We acknowledge the Staff’s comments regarding examples of triggering events and, in future annual filings, beginning with our 2012 Annual Report on Form 10-K, we will include the following disclosure within the Summary of Significant Accounting Policies footnote:

Equity Method Investments: Investments in joint ventures in which Nucor shares control over the financial and operating decisions but in which Nucor is not the primary beneficiary are accounted for under the equity method. Each of the Company’s equity method investments is subject to a review for impairment if, and when, circumstances indicate that a decline in value below its carrying amount may have occurred. Examples of such circumstances include, but are not limited to, a significant deterioration in the earnings performance or business prospects of the


Mr. Terence O’Brien

United States Securities and Exchange Commission

Page 5

June 19, 2012

 

investee; a significant adverse change in the regulatory, economic, or technological environment of the investee; a significant adverse change in the general market condition of either the geographic area or the industry in which the investee operates; and recurring negative cash flows from operations. If management considers the decline to be other than temporary, the Company would write down the investment to its estimated fair market value.

*    *    *     *

We acknowledge that:

 

   

The company is responsible for the adequacy and accuracy of the disclosures in the filing;

 

   

Staff comments or changes to disclosure in response to staff comments do not foreclose the Commission from taking any action with respect to the filing; and

 

   

The company may not assert staff comments as a defense in any proceeding initiated by the Commission or any person under the federal securities laws of the United States.

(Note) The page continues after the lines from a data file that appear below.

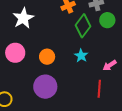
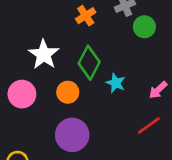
white star: (23, 18) -> (44, 54), moved
green diamond: (83, 26) -> (89, 63), moved
red line: (99, 89) -> (149, 126), turned 60

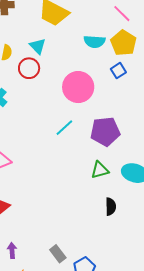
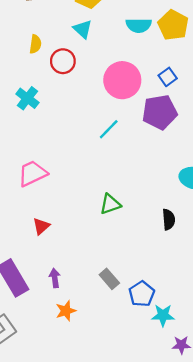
cyan triangle: (38, 46) -> (83, 29), moved
blue square: (118, 71) -> (168, 77), moved
purple pentagon: (105, 131) -> (160, 112), moved
green triangle: (100, 170) -> (110, 204), moved

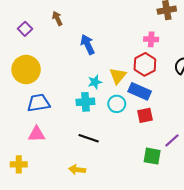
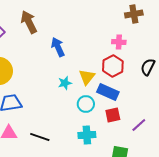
brown arrow: (57, 18) -> (29, 22), size x1.6
cyan cross: (85, 102) -> (87, 135), moved
black line: (89, 138) -> (40, 137), moved
purple line: (172, 140) -> (139, 125), moved

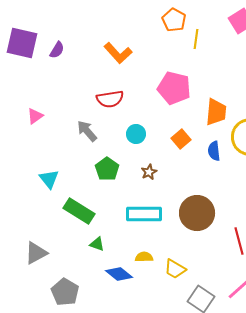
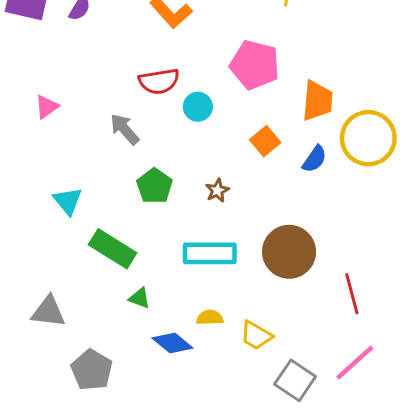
cyan circle: (136, 134) -> (198, 107), moved
blue semicircle: (214, 151) -> (314, 159), turned -138
gray triangle: (36, 253) -> (48, 312), turned 35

Thank you for your attention to this matter. We trust that our responses and proposed disclosures in future filings adequately address the issues raised in your letter and would be happy to discuss with you any remaining questions or concerns you may have. Please contact me at (704) 366-7000 should you have any questions or require further information.

Very truly yours,

/s/ James D. Frias

James D. Frias

Chief Financial Officer, Treasurer

and Executive Vice President

Attachment: News Release Dated June 13, 2012


LOGO    News Release

NUCOR ANNOUNCES GUIDANCE FOR ITS SECOND QUARTER EARNINGS

CHARLOTTE, NORTH CAROLINA, June 13, 2012 — Nucor Corporation (NYSE: NUE) announced today guidance for its second quarter ending June 30, 2012. Nucor expects second quarter results to be in the range of $0.35 to $0.40 per diluted share. These projected results include an expected impairment charge related to our Duferdofin Nucor S.r.l. joint venture of approximately $30 million ($0.09 per diluted share). This performance, excluding the expected impairment charge, is somewhat below the qualitative guidance presented in our first quarter earnings release and conference call which stated, “For the second quarter of 2012, we currently expect to see only a modest improvement in earnings.” Excluding the impact of the impairment charge, this range is lower than 2011 second quarter earnings of $0.94 per diluted share and is similar to the first quarter of 2012 earnings of $0.46 per diluted share. Projected second quarter results include an estimated LIFO credit of $14.5 million ($0.03 per diluted share) compared to charges of $14.5 million in the first quarter of 2012 ($0.03 per diluted share) and $32 million in the second quarter of 2011 ($0.06 per diluted share).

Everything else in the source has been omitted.